Of great interest was the demonstration that 3D53 and analogues were potent inhibitors of C5a-induced neutrophil chemotaxis and cytokine production from macrophages in vitro (Haynes et al., 2000), and these properties were also consistently evident in vivo. Interestingly, 3D53 showed little ability to block C5a or C5a des Arg binding to C5L2 (Otto et al., 2004), reinforcing suggestions that the two C5aRs have different ligand-binding mechanisms.

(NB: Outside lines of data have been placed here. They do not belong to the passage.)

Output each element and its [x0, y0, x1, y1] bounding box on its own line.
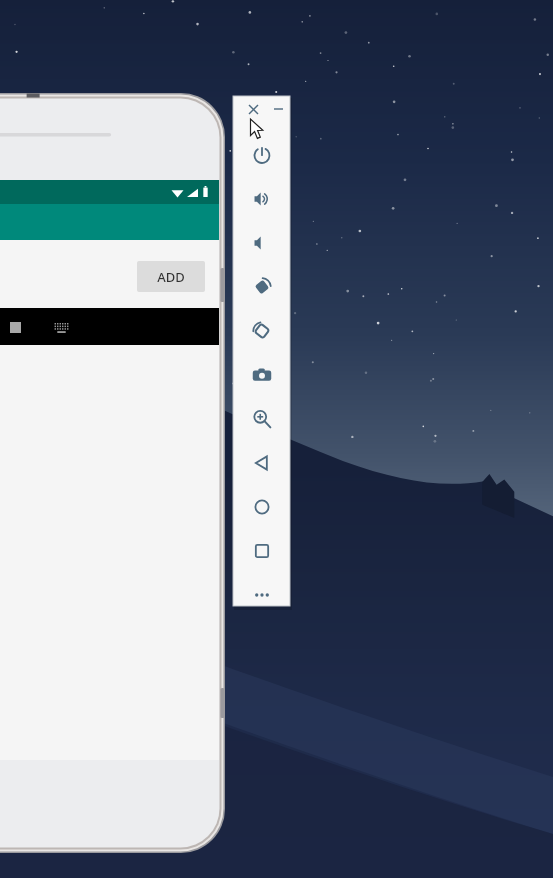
button[interactable]: Rotate right: [248, 317, 276, 345]
button[interactable]: Power: [248, 141, 276, 169]
button[interactable]: Keyboard: [47, 313, 75, 341]
staticText: ADD: [157, 268, 185, 286]
button[interactable]: Volume up: [248, 185, 276, 213]
button[interactable]: Take screenshot: [248, 361, 276, 389]
button[interactable]: Close: [243, 99, 263, 119]
button[interactable]: Volume down: [248, 229, 276, 257]
button[interactable]: Overview: [248, 537, 276, 565]
button[interactable]: Home: [248, 493, 276, 521]
button[interactable]: ADD: [137, 261, 205, 292]
button[interactable]: Zoom: [248, 405, 276, 433]
button[interactable]: Minimize: [268, 99, 288, 119]
button[interactable]: More: [248, 581, 276, 609]
button[interactable]: Rotate left: [248, 273, 276, 301]
button[interactable]: Back: [248, 449, 276, 477]
button[interactable]: Recents: [1, 313, 29, 341]
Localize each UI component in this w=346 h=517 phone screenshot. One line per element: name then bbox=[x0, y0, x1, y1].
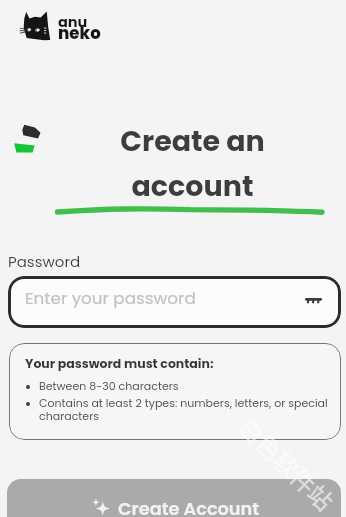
button[interactable]: Create Account bbox=[7, 479, 341, 517]
button[interactable]: anu bbox=[19, 11, 101, 43]
staticText: 白色软件站 bbox=[232, 409, 342, 517]
staticText: Password bbox=[8, 251, 81, 272]
staticText: Enter your password bbox=[25, 286, 196, 310]
staticText: anu bbox=[58, 12, 88, 32]
staticText: Create Account bbox=[118, 496, 260, 517]
button[interactable]: Show password bbox=[296, 284, 330, 318]
button[interactable]: Enter your password bbox=[8, 276, 341, 328]
staticText: Between 8-30 characters bbox=[39, 378, 179, 393]
staticText: neko bbox=[58, 22, 101, 45]
staticText: Contains at least 2 types: numbers, lett… bbox=[39, 395, 331, 424]
staticText: Your password must contain: bbox=[25, 355, 214, 372]
staticText: Create an account bbox=[39, 121, 346, 206]
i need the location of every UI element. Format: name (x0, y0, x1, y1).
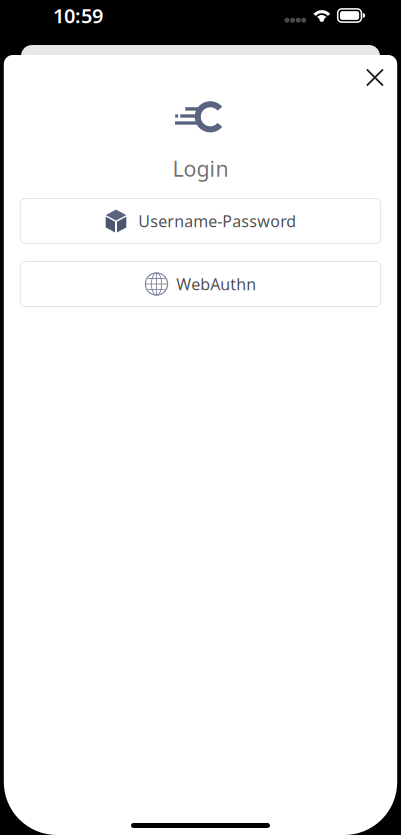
staticText: Login (172, 154, 228, 182)
button[interactable]: Username-Password (20, 198, 381, 244)
staticText: Username-Password (138, 210, 296, 232)
staticText: WebAuthn (176, 273, 256, 295)
button[interactable]: WebAuthn (20, 262, 381, 306)
button[interactable]: Close (357, 60, 393, 95)
staticText: 10:59 (53, 2, 103, 29)
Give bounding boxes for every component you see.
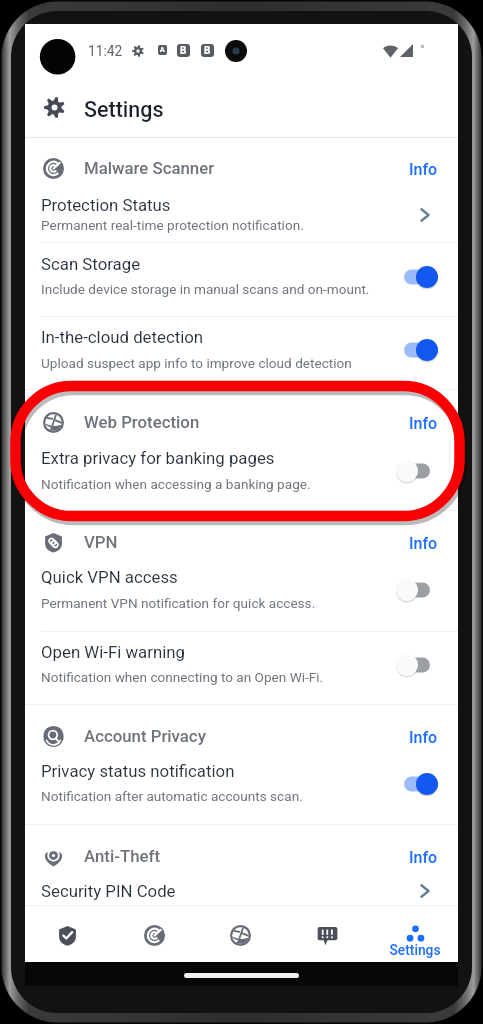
staticText: Privacy status notification <box>41 761 235 781</box>
staticText: Malware Scanner <box>84 158 215 178</box>
button[interactable]: Malware Scanner <box>25 144 458 192</box>
staticText: Web Protection <box>84 412 200 432</box>
staticText: Notification when connecting to an Open … <box>41 669 324 685</box>
staticText: In-the-cloud detection <box>41 327 204 347</box>
button[interactable]: Scan Storage <box>25 244 458 302</box>
button[interactable]: In-the-cloud detection <box>396 339 438 361</box>
button[interactable]: Security PIN Code <box>25 871 458 915</box>
staticText: Settings <box>372 942 458 958</box>
staticText: B <box>180 45 187 57</box>
button[interactable]: Info <box>405 405 442 440</box>
button[interactable]: Open Wi-Fi warning <box>25 632 458 690</box>
staticText: Settings <box>84 97 164 122</box>
staticText: Security PIN Code <box>41 881 176 901</box>
staticText: Info <box>409 848 438 867</box>
staticText: Scan Storage <box>41 254 141 274</box>
button[interactable]: Quick VPN access <box>396 579 438 601</box>
staticText: Extra privacy for banking pages <box>41 448 275 468</box>
staticText: Permanent real-time protection notificat… <box>41 217 304 233</box>
button[interactable]: Privacy status notification <box>396 773 438 795</box>
button[interactable]: In-the-cloud detection <box>25 317 458 376</box>
button[interactable]: Web Protection <box>197 906 283 962</box>
staticText: Info <box>409 414 438 433</box>
button[interactable]: Scan <box>111 906 197 962</box>
button[interactable]: Info <box>405 839 442 874</box>
staticText: Protection Status <box>41 195 171 215</box>
button[interactable]: Privacy status notification <box>25 751 458 809</box>
button[interactable]: Open Wi-Fi warning <box>396 654 438 676</box>
staticText: Permanent VPN notification for quick acc… <box>41 595 316 611</box>
staticText: Include device storage in manual scans a… <box>41 281 370 297</box>
button[interactable]: Anti-Theft <box>25 832 458 880</box>
staticText: Quick VPN access <box>41 567 178 587</box>
button[interactable]: Quick VPN access <box>25 557 458 617</box>
staticText: A <box>160 46 165 54</box>
button[interactable]: Notifications <box>284 906 370 962</box>
button[interactable]: Account Privacy <box>25 712 458 760</box>
staticText: Anti-Theft <box>84 846 161 866</box>
button[interactable]: Info <box>405 151 442 186</box>
button[interactable]: Info <box>405 525 442 560</box>
button[interactable]: Web Protection <box>25 398 458 446</box>
staticText: Notification when accessing a banking pa… <box>41 476 311 492</box>
button[interactable]: Info <box>405 719 442 754</box>
staticText: Notification after automatic accounts sc… <box>41 788 303 804</box>
staticText: VPN <box>84 532 118 552</box>
staticText: B <box>204 45 211 57</box>
staticText: Info <box>409 534 438 553</box>
staticText: Account Privacy <box>84 726 206 746</box>
staticText: 11:42 <box>88 43 123 59</box>
button[interactable]: Scan Storage <box>396 266 438 288</box>
staticText: Upload suspect app info to improve cloud… <box>41 355 352 371</box>
staticText: Info <box>409 160 438 179</box>
staticText: Info <box>409 728 438 747</box>
button[interactable]: Protection Status <box>25 185 458 238</box>
button[interactable]: Extra privacy for banking pages <box>396 460 438 482</box>
button[interactable]: VPN <box>25 518 458 566</box>
button[interactable]: Extra privacy for banking pages <box>25 438 458 497</box>
staticText: Open Wi-Fi warning <box>41 642 186 662</box>
button[interactable]: Settings <box>372 906 458 962</box>
button[interactable]: Protection <box>24 906 110 962</box>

Although only 1% orally bioavailable or slightly more for analogues without the amide bond connecting the cycle to N-terminal appendages (March et al., 2004), a little indiscriminant in binding to GPCRs resulting in off-target side effects (Schnatbaum et al., 2006), and expensive to manufacture, 3D53 did show significant efficacy following i.v., p.o., s.c. and t.d. administration in a variety of rat models of inflammatory disease (Table 2) (Kohl, 2006). It was licensed as PMX53 for clinical development by Promics Ltd (subsequently taken over by Peptech Pty Ltd). Other cyclic analogues with more favourable pharmacokinetics, for example JPE-1375 (Schnatbaum et al., 2006) and JSM-7717 (http://www.jerini.de/cms/en/02-drug-pipeline/02-02-compounds-and-targets/mater-content-compounds-targets.php), have been developed but results in clinical trials are not yet available.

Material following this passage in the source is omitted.